What’s more dangerous than obtaining “super permissions” is that malicious programs can also use this vulnerability to hide their activities under the security protection of the modem chip itself, so that they cannot be discovered by the malware detection function of the Android system. Because MSM is managed by Qualcomm real-time operating system (QuRT), the integrity of QuRT is guaranteed by TrustZone. There is only one possible way to dynamically detect the modem, which is to use vulnerabilities. (Even mobile phones with root privileges cannot debug MSM).
“We finally proved that there is a dangerous vulnerability in these (Qualcomm) chips, revealing how attackers can use the Android operating system itself to unknowingly inject malicious code into mobile phones.” Yaniv, head of network research at Check Point Balmas said.
It is reported that Check Point disclosed the vulnerability to Qualcomm in October 2020, and later Qualcomm confirmed their research, rated the security vulnerability as a high-risk vulnerability and notified the relevant suppliers.
In order to protect themselves from attacks using such vulnerabilities or related malware, Check Point recommends that Android phone users update their devices to the latest version of the Android operating system as soon as possible.
In addition, security experts once again emphasized that users should install applications from the official Android application store, which can greatly reduce the risk of accidentally installing malicious applications.
Check Point’s report today provides more technical details about the CVE-2020-11292 vulnerability. (The link to the report is at the end of the article)
Nearly 30% of Android users are facing “nowhere”
After receiving the Check Point report, Qualcomm has developed a security update program to address the CVE-2020-11292 security issue, and will provide it to all affected vendors two months later in December 2020.
A Qualcomm spokesperson said: “Technology that provides strong security and privacy is Qualcomm’s priority. We commend Check Point’s security researchers for adopting industry-standard coordinated disclosure practices.”
“Qualcomm Technologies has provided a fix for OEMs in December 2020, and we encourage end users to update their devices when the patch is available.”

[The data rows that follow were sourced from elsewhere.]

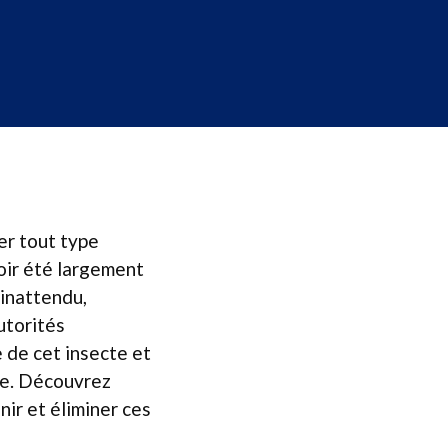
er tout type
oir été largement
 inattendu,
utorités
 de cet insecte et
tte. Découvrez
ir et éliminer ces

Given that Qualcomm sent the CVE-2020-11292 patch to OEMs last year, users of newer Android phones that normally receive system and security updates will not be threatened.
Unfortunately, in the past few years, a large number of users who have not switched to a newer Android version may not be so lucky.
According to data from StatCounter, as a whole, 19% of Android devices are still running Android Pie 9.0 (released in August 2018), and more than 9% of users are still using Android 8.1 Oreo (released in December 2017) .
It is worth noting that Qualcomm’s chip products have repeatedly exposed high-risk vulnerabilities in recent years.
Last year, Qualcomm repaired the vulnerability of the Snapdragon processor’s digital signal processor (DSP) chip. Attackers can control smartphones without user interaction (zero clicks), monitor mobile phone users, and create undetectable malware .
Qualcomm also fixed the security vulnerability Kr?k in July 2020, which can be used to decrypt certain WPA2 encrypted wireless network data packets.
In 2019, Qualcomm also repaired two vulnerabilities in the Snapdragon SoC WLAN firmware that could lead to unauthorized access to critical data. Hackers can use these two vulnerabilities to perform air intrusion into the modem and Android system kernel.